As a child, Eric Liu figured out that his skin color and unmanageably straight hair were symbols of a difference that went well below the surface.

At home, his family spoke Chinglish (a fractured Chinese English). They taught him manners impeccable for someone living in Nanjing, where his father was born. But in the mostly white suburb of Poughkeepsie, N.Y., where his immigrant Asian parents settled in the 1960s, it was not considered polite to shovel rice directly into one's mouth from a hand-held bowl.

Liu's new book, "The Accidental Asian: Notes of a Native Speaker" (Random House, 203 pages, $23), is more than a reminiscence of growing up Asian in America. It is an homage to Liu's Chinese-ness, and to America, where he was born, and where he became President Clinton's youngest speech writer and a TV pundit well before the age of 30.

In grade school, he learned American language and manners. In high school, he joined the orchestra, the wrestling team, the science club, the school paper. "I thought I was defying the stereotype of the Asian-American male as a one-dimensional nerd," he writes. "But in the eyes of some, I suppose, I was simply another Asian overachiever."

By the time he went to Yale, he had left his fears of racial prejudice behind him and began to imagine himself "beyond race." But of course he wasn't. Unflattering stereotypes popped up again: "that we are math and science geeks . . . unknowable and potentially treacherous." He again tried to chip away at the myths by being the extreme opposite. "The irony was that in working so hard to defy stereotype I became a slave to it."
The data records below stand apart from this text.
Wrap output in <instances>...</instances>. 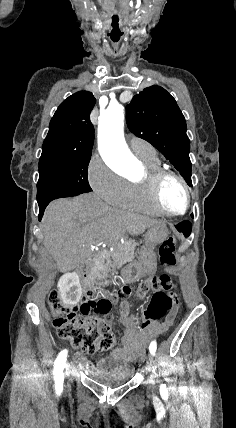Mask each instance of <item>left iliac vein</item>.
<instances>
[{"mask_svg":"<svg viewBox=\"0 0 236 428\" xmlns=\"http://www.w3.org/2000/svg\"><path fill=\"white\" fill-rule=\"evenodd\" d=\"M154 359L155 358L152 355L145 358V363H146L145 371L146 372H151L152 369H154V367H155V361H154Z\"/></svg>","mask_w":236,"mask_h":428,"instance_id":"4c4485c4","label":"left iliac vein"}]
</instances>
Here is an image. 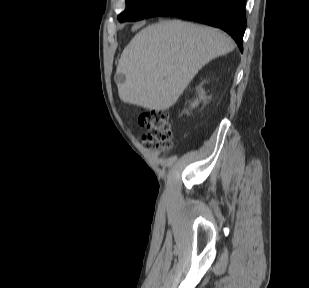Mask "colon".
<instances>
[{
	"mask_svg": "<svg viewBox=\"0 0 309 288\" xmlns=\"http://www.w3.org/2000/svg\"><path fill=\"white\" fill-rule=\"evenodd\" d=\"M141 126L147 129L143 136L146 148L167 152L171 149L174 132L168 111L164 109L143 110L138 116Z\"/></svg>",
	"mask_w": 309,
	"mask_h": 288,
	"instance_id": "1",
	"label": "colon"
}]
</instances>
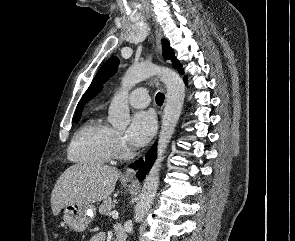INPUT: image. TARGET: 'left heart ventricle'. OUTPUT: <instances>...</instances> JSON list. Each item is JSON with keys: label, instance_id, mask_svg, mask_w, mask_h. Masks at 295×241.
<instances>
[{"label": "left heart ventricle", "instance_id": "obj_1", "mask_svg": "<svg viewBox=\"0 0 295 241\" xmlns=\"http://www.w3.org/2000/svg\"><path fill=\"white\" fill-rule=\"evenodd\" d=\"M117 133H118L119 135H121V134H122V131H117Z\"/></svg>", "mask_w": 295, "mask_h": 241}]
</instances>
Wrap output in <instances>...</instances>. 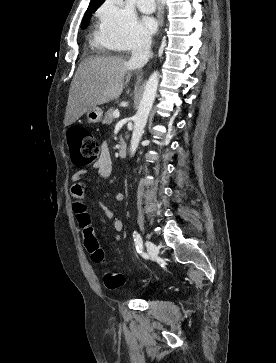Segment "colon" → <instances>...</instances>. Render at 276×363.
Instances as JSON below:
<instances>
[{"label": "colon", "mask_w": 276, "mask_h": 363, "mask_svg": "<svg viewBox=\"0 0 276 363\" xmlns=\"http://www.w3.org/2000/svg\"><path fill=\"white\" fill-rule=\"evenodd\" d=\"M67 143L73 163L78 167H85L99 158V144L93 134L84 127H72L67 132ZM80 226H88V216L80 217ZM91 260L95 263H105V251L100 247L96 236L89 233L84 239ZM104 285L115 290L125 284V277L117 270L110 269L104 273Z\"/></svg>", "instance_id": "5ec220e1"}]
</instances>
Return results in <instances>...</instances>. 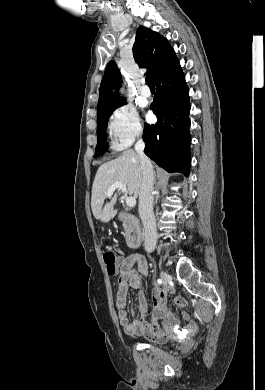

Through all his growing-up years, he embraced both the warmth and security of his Asian family and the exhilaration of the almost totally non-Asian world in which he traveled. He pondered the tough questions that neither priest nor parent can easily answer: What does it mean to be Chinese? "Where does Chinese-ness reside?" His ruminations on identity and racial memory pepper this book, along with thoughts on how America transforms the people who come here, and how it is transformed by them.

Somewhere along the way, Liu realized he no longer could claim to be Chinese at his core. Neither could he claim to be--nor did he desire to be--white. America has had its way with him. He has assimilated. And he doesn't define that as something bad.

Now 29, attending Harvard Law School, he calls assimilation "an act of creation." He mentally leapfrogs to a post-ethnic America where the races are blended, yet racial identity is revered. It is an optimist's vision: "Something new is emerging in America . . . [It is] no longer white, nor will it ever be white again." And it can be the strongest, most successful nation in the world precisely because it is forged of racial amalgams.

None of this will make the bigots happy. But it is happening without them. Liu notes that close to 50% of Asian Americans under 35 now marry non-Asians--"which promises rather quickly to change the meaning of race."